Your objective. Without the pictures, output all of the data exactly.

Data.
┄┄┄┄┄┄┄┄┄┄

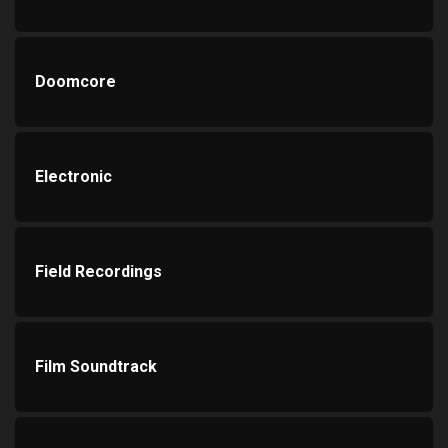
Doomcore
Electronic
Field Recordings
Film Soundtrack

┄┄┄┄┄┄┄┄┄┄

Task result.
Doomcore
Electronic
Field Recordings
Film Soundtrack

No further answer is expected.